諸外国においてワクチンのおかげで子宮頸がんにならずに済んだ人が多く観察できた時点で、「子宮頸がんを減らすという直接的な証拠が出そろったので、日本でもHPVワクチンを定期接種にします」と政府が決定する。もっと早くに定期接種化していれば、HPVに感染しなかった人、前がん病変にならなかった人、子宮頸がんにならなかった人、子宮頸がんで死なずに済んだ人がいたはずなのに。海外で公的機関が推奨している医療行為をお金持ちだけ受けることができる状況は、はたして社会正義にかなうことなのか。格差を縮める役割を果たすのが政治ではないのか。

医療には不確実性が伴う。過去の薬害の教訓を踏まえ、新しい医療の導入に慎重になることもやむを得ない。代理指標だけで効果を期待すると失敗することもある。一方で慎重になりすぎると救える人も救えない。そこにはトレードオフがある。HPVワクチンの現状について十分に情報を吟味した上で反対するという立場もあるだろう。そのような立場の人と私は意見を異にするが、建設的な議論はできる。しかし、よく知らないのに「予防効果が証明されていないのに定期接種にした。人体実験してんじゃねーよ」といった雑な主張を行うのは、あまりにも無責任じゃないか。

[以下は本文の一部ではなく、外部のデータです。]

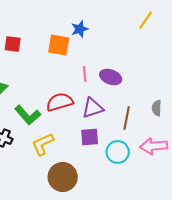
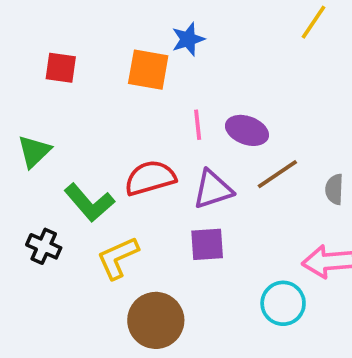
brown line: (127, 118) -> (277, 174), moved, turned 45
cyan circle: (118, 152) -> (283, 303), moved

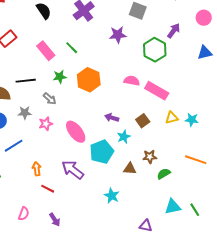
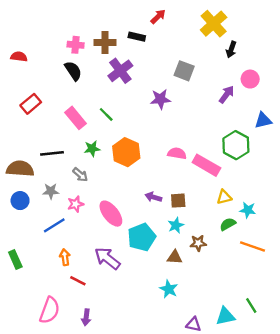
pink circle: (204, 18) -> (250, 79), moved
green hexagon: (155, 50) -> (236, 145), moved
cyan star: (192, 120) -> (248, 210), moved
brown square: (143, 121) -> (178, 201), moved, turned 32
cyan star: (124, 137) -> (176, 225), moved
blue line: (14, 146) -> (54, 225), moved
green semicircle: (164, 174) -> (228, 224), moved
cyan star: (112, 196) -> (169, 289), moved
cyan triangle: (173, 207) -> (225, 316), moved
pink semicircle: (24, 214) -> (50, 310), size x1.6
purple arrow: (55, 220) -> (86, 317), turned 40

なお、HPVワクチンを接種していても子宮頸がん検診は必要である。ワクチンがカバーしていないタイプのウイルスもあるし、ワクチンのHPV感染予防効果は100%だとは言えないからだ。「どうせ検診を受けなければならないのならHPVワクチンは不要だ」との意見もよく見られるが誤りである。検診でも子宮頸がんを100%防げるわけではないし、検診そのものや前がん病変の治療に一定の害があるからだ。ワクチンと検診の併用が、世界標準の子宮頸がん予防法である。